Il marito le stringe la mano e, prima di parlare, tenta di ricomporsi. «Allison, non è così che è andata. Per niente…»

«Cosa significa?» Nella mia mente scatta qualcosa e avverto un nodo allo stomaco.

«Non l’abbiamo sbattuta fuori di casa», prosegue lui, sforzandosi di non piangere. «Non avremmo mai fatto una cosa del genere.»

«Ma lei mi ha detto…» Non posso crederci. Eppure ci credo. «Mi ha detto che voi non la volevate. Non a lungo termine. Che le cose non funzionavano.»

«Buon Dio», commenta Joan, scuotendo la testa.

«Aveva paura», sussurro. «Aveva troppa paura per fidarsi di voi. È così, vero? Oh, Steff…»

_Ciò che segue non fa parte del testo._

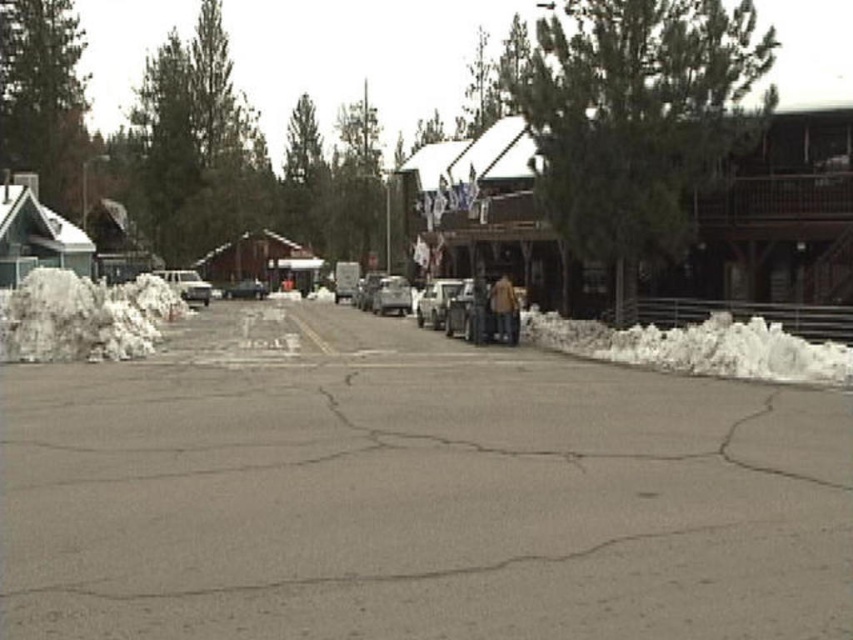 Does shiny silver sedan at center lie behind silver metallic car at center?

Yes, it is behind silver metallic car at center.

Is point (252, 296) positioned after point (380, 273)?

No, it is not.

Is point (252, 278) positioned before point (375, 272)?

No, it is behind (375, 272).

Locate an element on the screen. shiny silver sedan at center is located at coordinates (245, 289).

Identify the location of gray asphalt parking lot at center. Image resolution: width=853 pixels, height=640 pixels. (418, 497).

Find the location of `gray asphalt parking lot at center`. gray asphalt parking lot at center is located at coordinates (418, 497).

Between point (204, 12) and point (190, 289), which one is positioned in front?

Point (190, 289)

Between green matte tree at upper left and silver metallic van at center, which one has less height?

silver metallic van at center is shorter.

Does point (198, 81) lie behind point (189, 291)?

Yes, point (198, 81) is behind point (189, 291).

You are a GUI agent. You are given a task and a screenshot of the screen. Output one action in this format:
    pyautogui.click(x=<x>, y=<y>)
    Task: Click on the green matte tree at upper left
    The height and width of the screenshot is (640, 853).
    Given the screenshot: What is the action you would take?
    pyautogui.click(x=196, y=145) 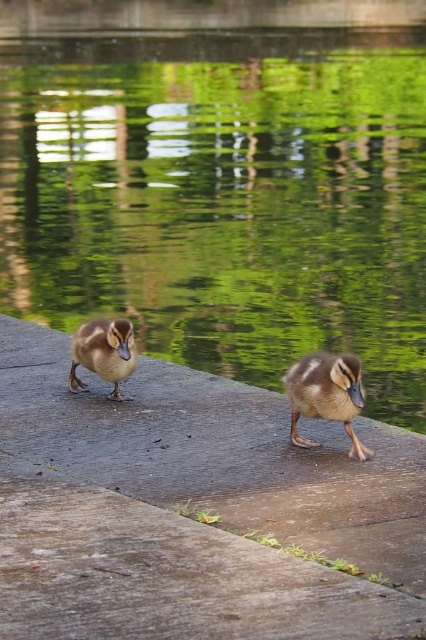 Question: Can you confirm if brown concrete ledge at center is positioned to the right of brown matte duckling at center?

Choices:
 (A) yes
 (B) no

Answer: (B)

Question: Does brown concrete ledge at center have a smaller size compared to brown fuzzy duckling at center?

Choices:
 (A) no
 (B) yes

Answer: (A)

Question: Among these points, which one is nearest to the camera?

Choices:
 (A) (123, 349)
 (B) (178, 166)

Answer: (A)

Question: Is green reflective water at center closer to camera compared to brown fuzzy duckling at center?

Choices:
 (A) no
 (B) yes

Answer: (B)

Question: Among these points, which one is nearest to the camera?

Choices:
 (A) (74, 364)
 (B) (353, 369)
 (C) (273, 150)

Answer: (B)

Question: Among these objects, which one is farthest from the camera?

Choices:
 (A) brown concrete ledge at center
 (B) brown matte duckling at center
 (C) brown fuzzy duckling at center
 (D) green reflective water at center

Answer: (C) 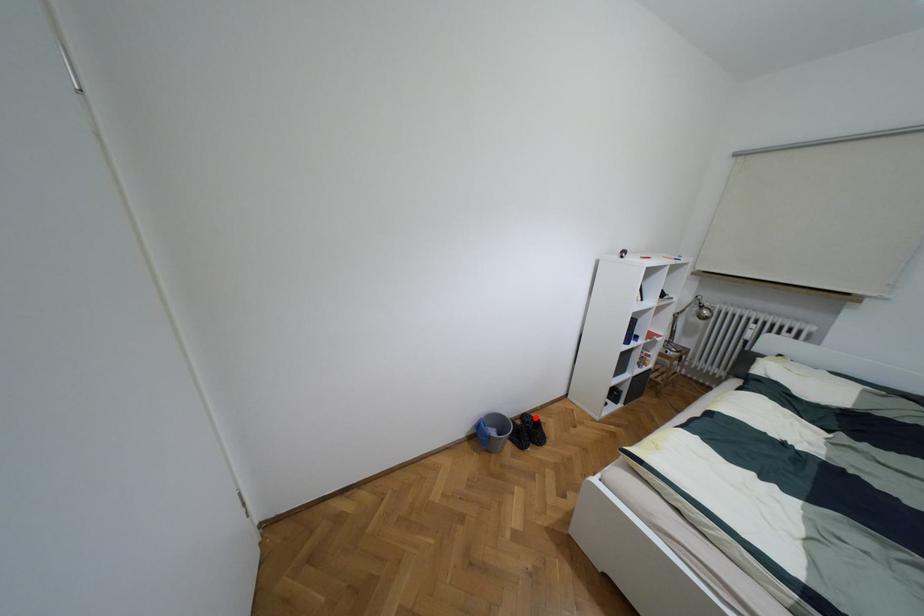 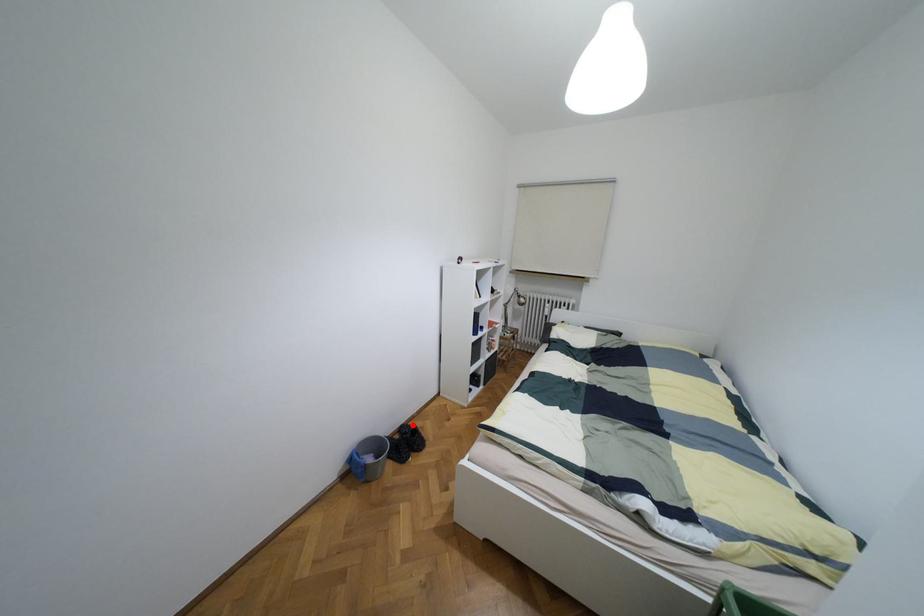 I am providing you with two images of the same scene from different viewpoints. A red point is marked on the first image and another point is marked on the second image. Is the marked point in image1 the same physical position as the marked point in image2?

Yes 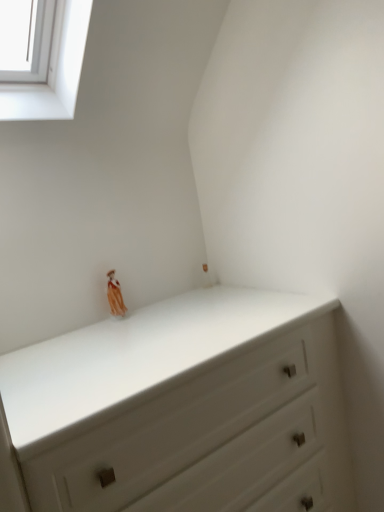 This screenshot has width=384, height=512. Find the location of `empty space that is ontop of white matte chest of drawers at center`. empty space that is ontop of white matte chest of drawers at center is located at coordinates (150, 332). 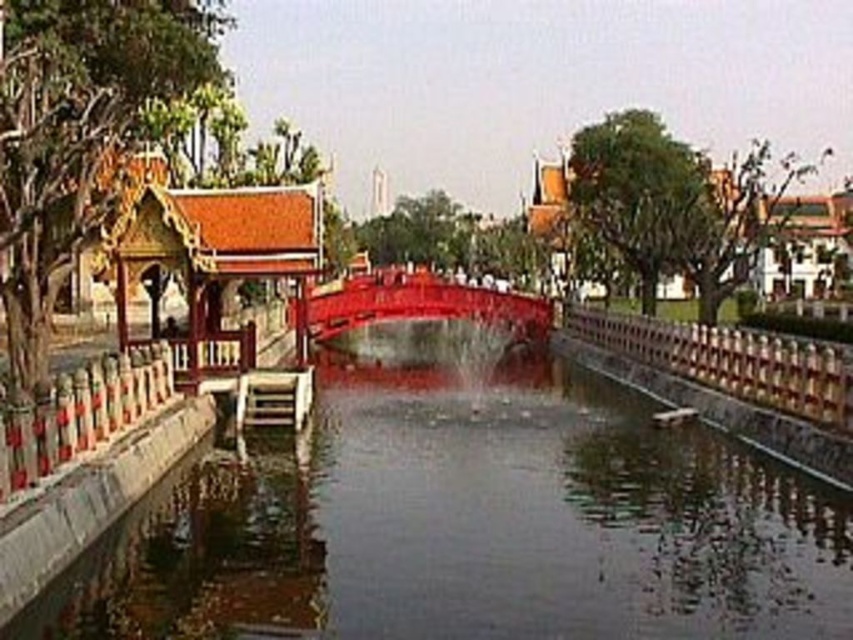 Can you confirm if smooth concrete river at center is wider than glossy wood bridge at center?

No, smooth concrete river at center is not wider than glossy wood bridge at center.

Can you confirm if smooth concrete river at center is thinner than glossy wood bridge at center?

Correct, smooth concrete river at center's width is less than glossy wood bridge at center's.

Locate an element on the screen. The width and height of the screenshot is (853, 640). smooth concrete river at center is located at coordinates (463, 516).

This screenshot has width=853, height=640. I want to click on smooth concrete river at center, so click(x=463, y=516). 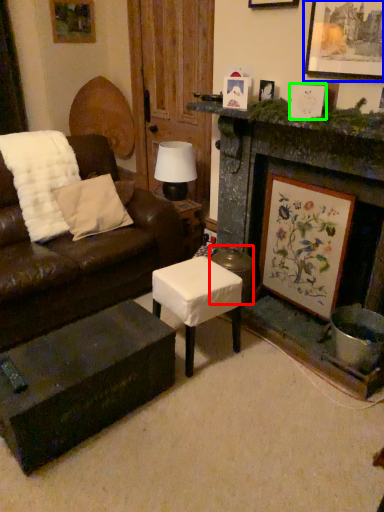 Question: Which object is the closest to the stool (highlighted by a red box)? Choose among these: picture frame (highlighted by a blue box) or picture frame (highlighted by a green box).

Choices:
 (A) picture frame
 (B) picture frame

Answer: (B) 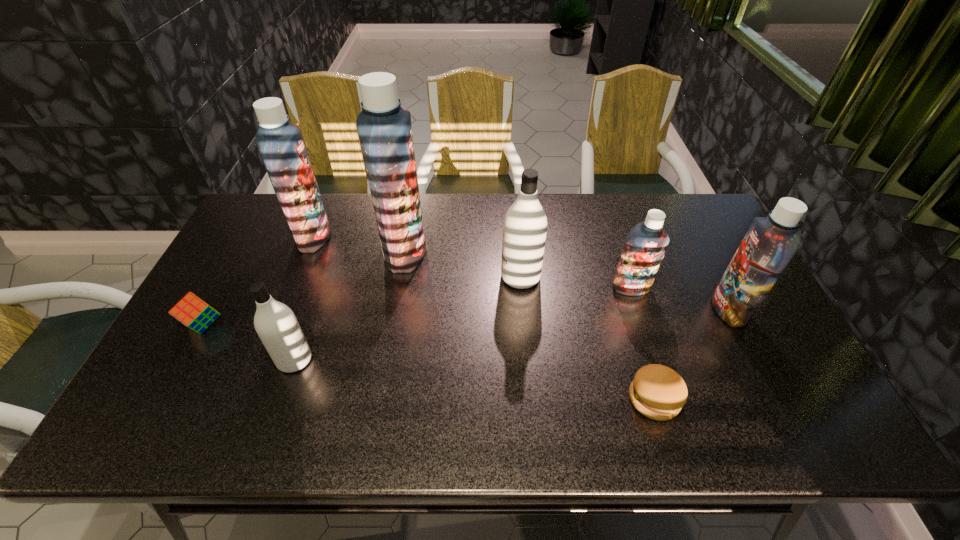 Find the location of `free space located on the front label of the rightmost object`. free space located on the front label of the rightmost object is located at coordinates (602, 309).

Identify the location of free space located on the front-facing side of the right white shampoo. (446, 277).

I want to click on vacant space located 0.210m on the front-facing side of the right white shampoo, so click(x=430, y=277).

This screenshot has width=960, height=540. I want to click on vacant space situated on the front-facing side of the right white shampoo, so click(x=406, y=277).

Identify the location of free space located 0.050m on the front-facing side of the smaller white shampoo. The height and width of the screenshot is (540, 960). (332, 360).

Identify the location of free spot located 0.190m on the front label of the fifth shampoo from left to right. The width and height of the screenshot is (960, 540). [652, 353].

The image size is (960, 540). Find the location of `blank area located 0.150m on the front of the leftmost object`. blank area located 0.150m on the front of the leftmost object is located at coordinates point(165,393).

Where is `vacant space situated 0.320m on the right of the shortest object`? The image size is (960, 540). vacant space situated 0.320m on the right of the shortest object is located at coordinates (816, 399).

Identify the location of object positioned at the near edge. (658, 392).

Locate an element on the screen. This screenshot has width=960, height=540. object present at the left edge is located at coordinates click(x=193, y=312). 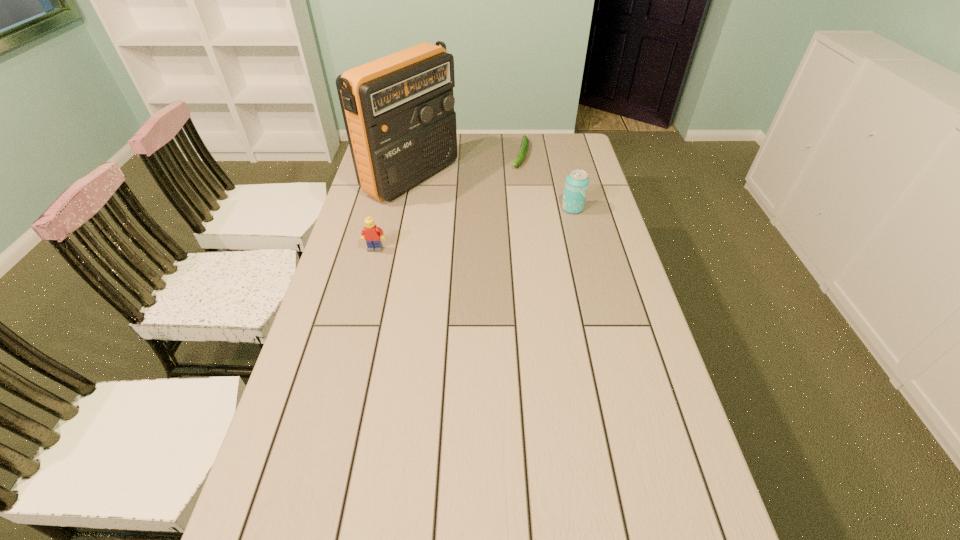 This screenshot has height=540, width=960. Find the location of `Lego`. Lego is located at coordinates (371, 233).

This screenshot has width=960, height=540. Find the location of `beer can`. beer can is located at coordinates (577, 181).

At what (x,y) coordinates should I click in order to perform the action: click on zucchini. Please return your answer as a coordinate pair (x, y). This screenshot has height=540, width=960. Looking at the image, I should click on (524, 147).

The image size is (960, 540). I want to click on the second object from right to left, so click(x=524, y=147).

Find the location of a particular element. radio receiver is located at coordinates (398, 110).

Where is `vacant area located on the front-facing side of the nearest object`? Image resolution: width=960 pixels, height=540 pixels. vacant area located on the front-facing side of the nearest object is located at coordinates (353, 335).

Locate an element on the screen. This screenshot has width=960, height=540. vacant space located 0.330m on the left of the beer can is located at coordinates (468, 208).

Locate an element on the screen. Image resolution: width=960 pixels, height=540 pixels. vacant position located on the front-facing side of the second object from right to left is located at coordinates (517, 177).

Locate an element on the screen. This screenshot has width=960, height=540. blank space located 0.350m on the front-facing side of the second object from right to left is located at coordinates (501, 223).

This screenshot has width=960, height=540. What are the coordinates of `vacant position located on the front-facing side of the second object from right to left` in the screenshot? It's located at (507, 208). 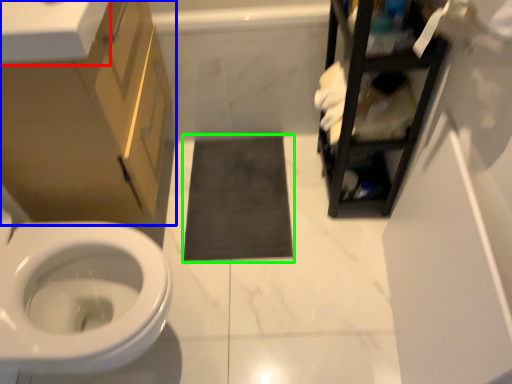 Question: Considering the real-world distances, which object is closest to counter top (highlighted by a red box)? bathroom cabinet (highlighted by a blue box) or bath mat (highlighted by a green box).

Choices:
 (A) bathroom cabinet
 (B) bath mat

Answer: (A) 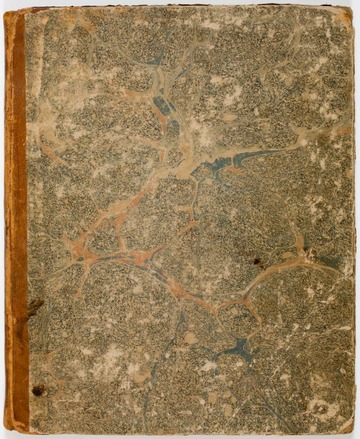 I want to click on book of some sort, so click(213, 246). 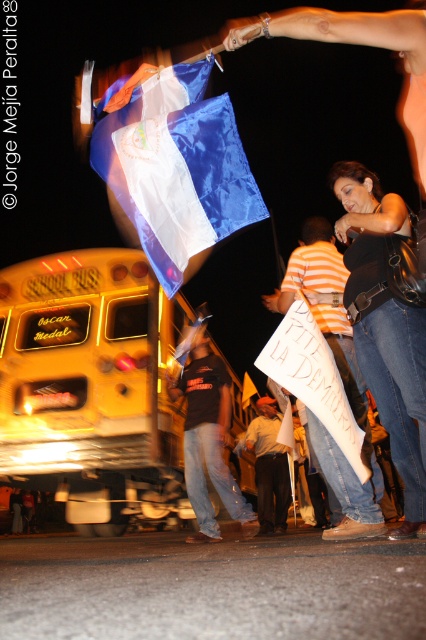 Does yellow matte school bus at lower left appear on the right side of dark blue jeans at center?

Incorrect, yellow matte school bus at lower left is not on the right side of dark blue jeans at center.

From the picture: Measure the distance between point (25, 401) and camera.

Point (25, 401) and camera are 7.10 meters apart.

The width and height of the screenshot is (426, 640). What are the coordinates of `yellow matte school bus at lower left` in the screenshot? It's located at (92, 388).

The image size is (426, 640). Describe the element at coordinates (92, 388) in the screenshot. I see `yellow matte school bus at lower left` at that location.

Is point (166, 394) in front of point (152, 141)?

That is False.

Is point (114, 378) positioned in front of point (213, 140)?

No.

Image resolution: width=426 pixels, height=640 pixels. Find the location of `yellow matte school bus at lower left`. yellow matte school bus at lower left is located at coordinates click(x=92, y=388).

Is shiny blue and white flag at upper center to the right of black matte shirt at center from the viewer's perspective?

Incorrect, shiny blue and white flag at upper center is not on the right side of black matte shirt at center.

Who is more forward, (196, 252) or (195, 355)?

Point (196, 252) is more forward.

Is point (198, 232) farther from camera compared to point (209, 364)?

No.

Locate an element on the screen. This screenshot has height=640, width=426. shiny blue and white flag at upper center is located at coordinates (176, 168). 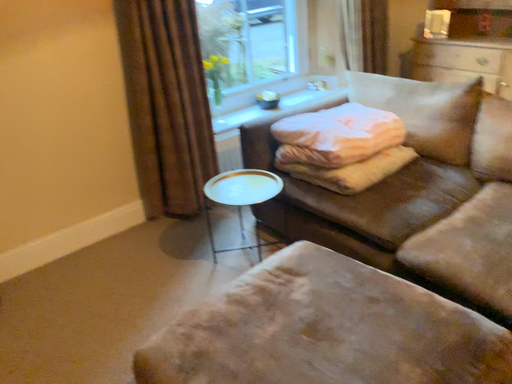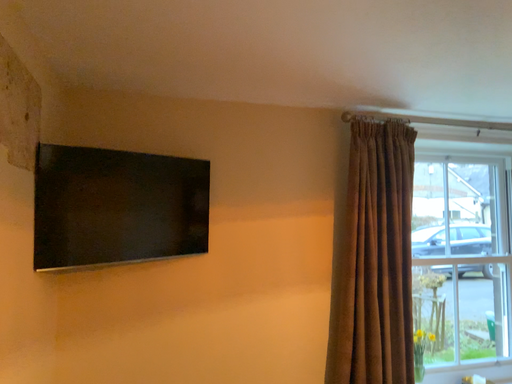 Question: How did the camera likely rotate when shooting the video?

Choices:
 (A) rotated right
 (B) rotated left

Answer: (B) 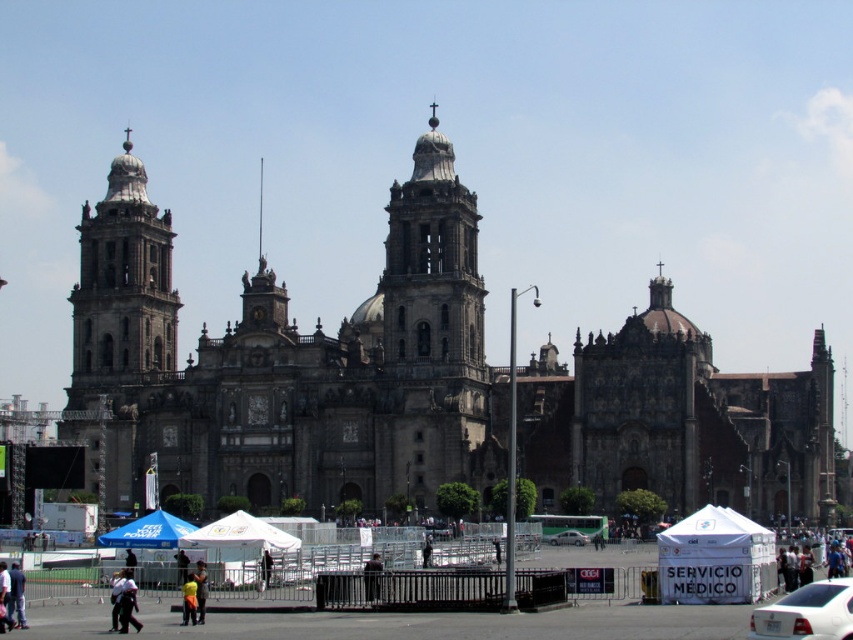 Question: Where is yellow fabric person at lower center located in relation to silver metallic sedan at center in the image?

Choices:
 (A) left
 (B) right

Answer: (A)

Question: Does dark gray stone church at center appear over silver metallic sedan at center?

Choices:
 (A) no
 (B) yes

Answer: (B)

Question: Is black leather jacket at lower center further to the viewer compared to silver metallic sedan at center?

Choices:
 (A) yes
 (B) no

Answer: (B)

Question: Estimate the real-world distances between objects in this image. Which object is farther from the silver metallic sedan at center?

Choices:
 (A) black fabric umbrella at center
 (B) white cotton shirt at lower left

Answer: (B)

Question: Based on their relative distances, which object is nearer to the white cotton shirt at lower left?

Choices:
 (A) silver metallic sedan at center
 (B) white glossy sedan at lower right

Answer: (B)

Question: Which point appears farthest from the camera in this image?

Choices:
 (A) (271, 561)
 (B) (585, 538)
 (C) (126, 584)

Answer: (B) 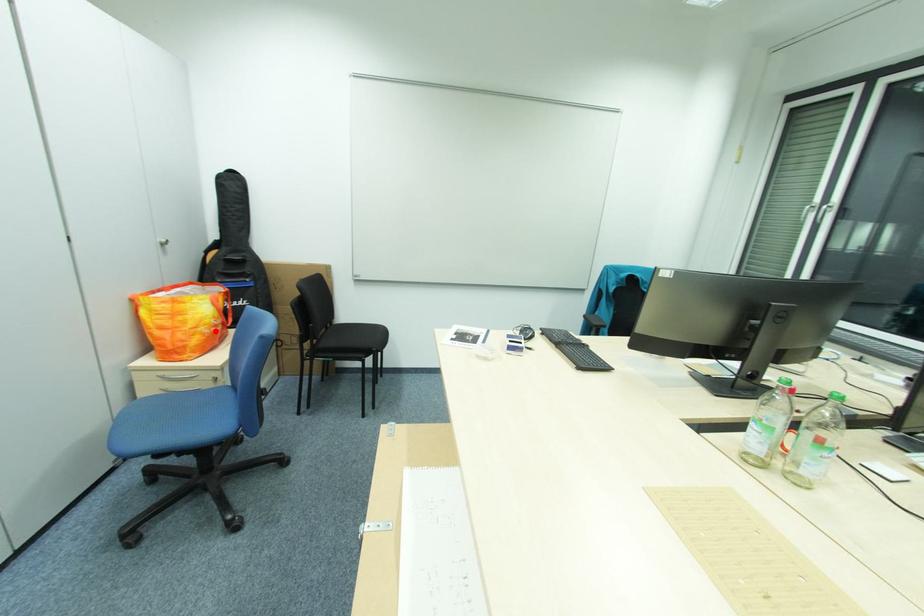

«Avremmo dovuto capirlo», interviene Joan, e dalla voce traspare il suo strazio. «Diamine, avremmo dovuto capirlo. Ma lei era talmente risoluta, ostinata e sicura. Ci ha spiegato educatamente che non voleva essere adottata ed è stata chiarissima al riguardo. Abbiamo rispettato la sua scelta, anche se abbiamo provato a convincerla. Abbiamo fatto il possibile, però…»

Termino la frase al posto suo. «Però non si può convincere Steffi a fare qualcosa se lei non vuole. E lei non ha mai voluto essere dipendente da nessuno. Non ci riesce.» Lo so fin troppo bene. Avrei dovuto intuire che sarebbe stato lo stesso con Cal e Joan.

«Già. Allison, noi le volevamo bene allora e gliene vogliamo adesso. Per noi è come una figlia.» Cal fa una smorfia. «Sarà sempre nostra figlia. Sempre.»

«Vi credo.»

A pezzi. È così che mi sento, perché ora alla malattia di Steffi si è aggiunto un ulteriore, tragico tassello.